I bring the same peace I experienced in the cemetery here.

The night it happened I couldn't breathe.
It was as if all desperation hit me and then I had to see it hit you.
Yet today I'm beginning to see that it wouldn't have been any party's loss.
Because we have both been made whole from the start.
What was interesting though, was how we prayed.
And everything can be forgiven, and made new.
Thank You for hearing my cry (literally).

I ask for grace but I must be able to offer it as well.

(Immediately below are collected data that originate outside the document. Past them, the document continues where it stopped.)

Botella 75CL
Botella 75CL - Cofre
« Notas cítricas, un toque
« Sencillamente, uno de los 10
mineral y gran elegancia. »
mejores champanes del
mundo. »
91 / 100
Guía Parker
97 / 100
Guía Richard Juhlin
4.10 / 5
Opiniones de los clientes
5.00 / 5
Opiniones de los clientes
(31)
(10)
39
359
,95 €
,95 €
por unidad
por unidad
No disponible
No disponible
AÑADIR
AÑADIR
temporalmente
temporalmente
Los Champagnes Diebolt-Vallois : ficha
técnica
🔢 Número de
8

Yesterday I thought to myself, "It'd rather have someone tell me I like you than I love you."
I love you are words that are hard to say.
I'm not playing hard to get, I just think that love is a heavy word and I am not ready to keep saying them over and over again with the way I have been hard on myself, and hard on you.
But I like you very much, "I like you so much", as you always say when you hold me close.
I know you do.

It's going to rain again.
Yesterday around this time, it was pouring and the crew sat together under the back hood of the van and I couldn't stop laughing about everything.
They are so nice. That was nice.
Then Georgina, a bird watcher, whisked my producer and I away in her car to go on a 15-minute trip to watch the birds in the cemetery.
We were lucky, because we saw Whitesocks perched high on a branch, an eagle that many people have wanted to see but unfortunately, went away without having spotted him.
We also saw black drongos fly about in flocks and stopped for awhile under their tree with the windows down and listening to our surroundings as the weather settled.
It was so beautiful.

I wrote a poem just the other day while on the bus, influenced by the many trips I've recently made to Bukit Brown Cemetery with the crew.
This poem is for my mother.

At his funeral I want everyone to know I worshipped my father
I don't wish him dead, don't get me wrong - I know he will live forever
I hold him high and when he lets me down, it breaks me.

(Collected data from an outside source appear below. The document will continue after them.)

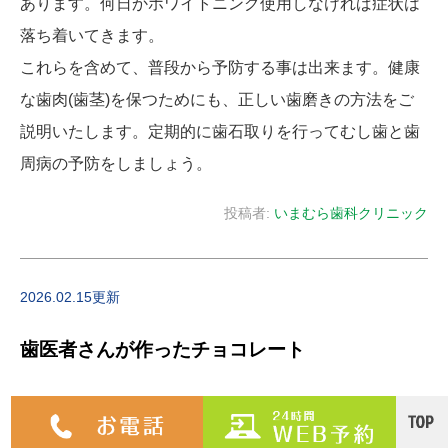
あります。何日かホワイトニング使用しなければ症状は
落ち着いてきます。
これらを含めて、普段から予防する事は出来ます。健康
な歯肉(歯茎)を保つためにも、正しい歯磨きの方法をご
説明いたします。定期的に歯石取りを行ってむし歯と歯
周病の予防をしましょう。
投稿者:
いまむら歯科クリニック
2026.02.15更新
歯医者さんが作ったチョコレート
こんにちは、八幡西区の歯医者いまむら歯科クリニック
です。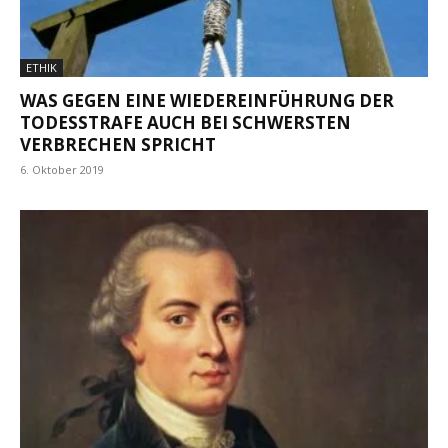
ETHIK
WAS GEGEN EINE WIEDEREINFÜHRUNG DER
TODESSTRAFE AUCH BEI SCHWERSTEN
VERBRECHEN SPRICHT
6. Oktober 2019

I want everyone to know that the only person who had to
Swallow my wrath and let it hurt her was my mother
Sometimes it feels like she's a single parent when our day goes sour
But I always ran to the other,
Always worshipping the father
Taking for granted sacrifice that was rooted,
So firmly beneath dark earth that lay.
So quietly, subtly, that went unnoticed.

My mother's love is like a grave that is about to be exhumed
Life is the priest, ringing its bells and chanting endlessly about its many toils in this world
In this world, her love is the once-living body,
Whose beauty was nourished, not marred
Made amplified, though not justified,
By earth my father laid on her
To make me.

And when she was to be resurrected, I died.
But every child is dumb and wretched and I couldn't let her be born
- So I became her ghost and cried for many days and nights,
Weeping and making sure they heard my wailing resonate through the cemetery
Singing morosely oh how my mother loved me, how my mother is part of me.

Do you think we gave birth to our mothers?
Because when I killed her I killed me too.

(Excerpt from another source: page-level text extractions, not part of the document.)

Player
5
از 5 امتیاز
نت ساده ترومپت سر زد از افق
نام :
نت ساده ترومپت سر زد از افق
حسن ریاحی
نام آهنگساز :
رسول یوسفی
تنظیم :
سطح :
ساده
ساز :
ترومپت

At her funeral I want everyone to know I worshipped my father
But this, this is a poem about my mother, and I will let her have it,
Let her call me baby,
While we are both alive and loving, loving, loving,
Loving, loving, and living.

--

Tonight I'll be having dinner at Robertson Quay with Ken and I know it will be a good time.
If you're in love, you're the lucky one.
But if you're out of love, you're the lucky one as well. Don't let anyone tell you differently.